Nick, I am a Level III Unix/Linux Administrator for a regional ISP in my day job. What I do on the servers I manage is install mc(1) and, as root, use its two pane ncurses(3) "GUI" to navigate and copy|edit files from the CLI. I set the editor to vi(1), but the internal editor works okay too and may be easier for novice administrators. I also save backup copies of each system's config files, such as /etc/rc.conf, /boot/loader.conf, /etc/pf.conf, and so on before I make new edits. It is easy to copy these to a subdirectory, network storage, or an attached flash drive using mc(1). As long as I can get to the command line I can get my system back to a previous state by copying the backup files over any recent edits. It is not difficult to use the CLI to manage one's system with a helper like mc(1) installed.

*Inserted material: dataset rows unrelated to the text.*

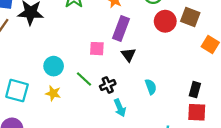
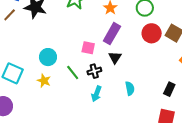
black cross: (108, 85) -> (94, 71), moved
black rectangle: (195, 90) -> (169, 89), moved
cyan arrow: (120, 108) -> (96, 94), moved, turned 35

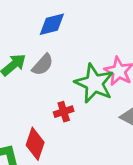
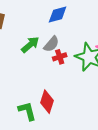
red cross: (64, 112) -> (60, 57), moved

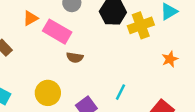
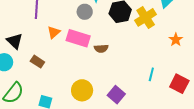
brown semicircle: (75, 58) -> (101, 48), moved
cyan line: (120, 92) -> (151, 74), moved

Frankly, *when* the GUI breaks it is necessary to know how to manage one's system from the CLI to recover said GUI. I have seen updates break X on desktop Linux where all one got after reboot was a login prompt. Knowing what to do then is pretty important. Having mc(1) installed can be very useful in that situation.

For the record, my preferred GUI is Xfce.


----------



## Nick Levinson (Dec 6, 2015)

I'll look into adding mc and ncurses and maybe vi (a bunch of editors are out there and I'm comfortable with plain text editors), backing up before editing is a common procedure, and I agree on not being a blank moron when needing a CLI or when anything breaks (I don't assume anything's bullet-proof). I also have my machine defaulting to booting from a removable disc (if inserted) and access the hard drive that way if needed. When an old Fedora Linux (v15? 10? 16?) shipped with root GUI disabled and enablement unsupported, I and probably many others re-enabled it and it now (at least as of v20) ships enabled. At the moment I have no GUI I really like on Linux (I'm almost sure it has Xfce) but I'll probably try all the ones that ship with PC-BSD when I install that, probably in a couple of months.

KDE: It was slow but I don't remember on which platform I usually used it. It might have been my now-gone 32MB RAM box; that's the smallest RAM on which I ran Linux. I ran Gnome on the same platforms where I ran KDE and KDE was usually slower and someone else reported a similar experience elsewhere, but maybe modern platforms make that unnoticeable. And, at any rate, slowness was only when using the desktop stuff, not when doing productivity. The days when I could type too fast and get jammed were the days I used manual typewriters and watched the keys jam en route to the ribbon. Once I became decent enough at creative writing while using a CPU, those days went. I'm willing to try KDE again.

"PC-BDS" was a typo before I corrected the transposition.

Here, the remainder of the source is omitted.